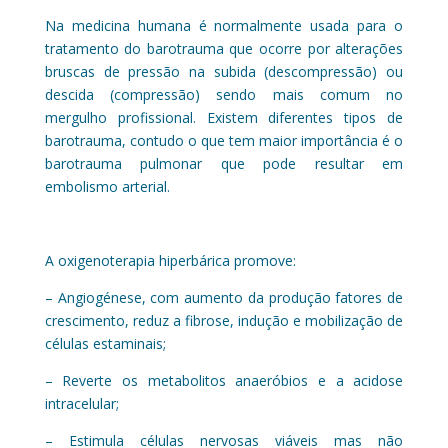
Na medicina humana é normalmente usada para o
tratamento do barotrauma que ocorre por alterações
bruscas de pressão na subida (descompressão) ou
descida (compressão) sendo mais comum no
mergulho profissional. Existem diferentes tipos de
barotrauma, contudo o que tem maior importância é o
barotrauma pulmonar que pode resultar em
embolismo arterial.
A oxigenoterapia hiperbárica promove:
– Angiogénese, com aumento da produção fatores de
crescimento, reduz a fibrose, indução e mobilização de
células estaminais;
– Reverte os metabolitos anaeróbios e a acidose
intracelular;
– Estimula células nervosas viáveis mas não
==
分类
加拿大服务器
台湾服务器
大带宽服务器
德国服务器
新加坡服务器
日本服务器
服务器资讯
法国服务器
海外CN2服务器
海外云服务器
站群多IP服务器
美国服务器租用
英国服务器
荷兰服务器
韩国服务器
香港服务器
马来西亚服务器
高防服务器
==
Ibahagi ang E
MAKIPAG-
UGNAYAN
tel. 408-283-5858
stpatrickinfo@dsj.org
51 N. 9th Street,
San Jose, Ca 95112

#### Brief
Counting only those lines of the data above where the word "células" appears, give the number and nothing more.

#### Result of the exercise
2